| What the task asks |
Each image should be skipped while the records are restated word for word.

| Page images and extracted text |
◆ ◆ ◆ ◆

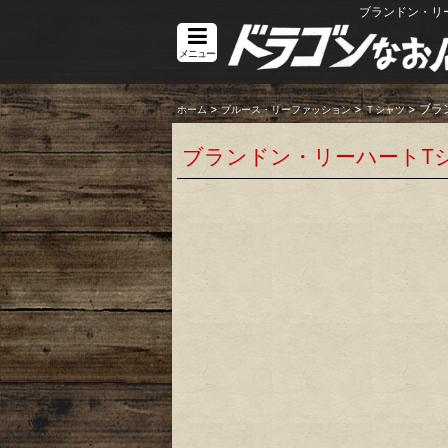
ブランドン・リ
メニュー
>
>
>
ブラ
ホーム
ブルース・リーファッション
Ｔシャツ
ブランドン・リーハートT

◆ ◆ ◆ ◆

| Result of the task |
ブランドン・リ
メニュー
>
>
>
ブラ
ホーム
ブルース・リーファッション
Ｔシャツ
ブランドン・リーハートT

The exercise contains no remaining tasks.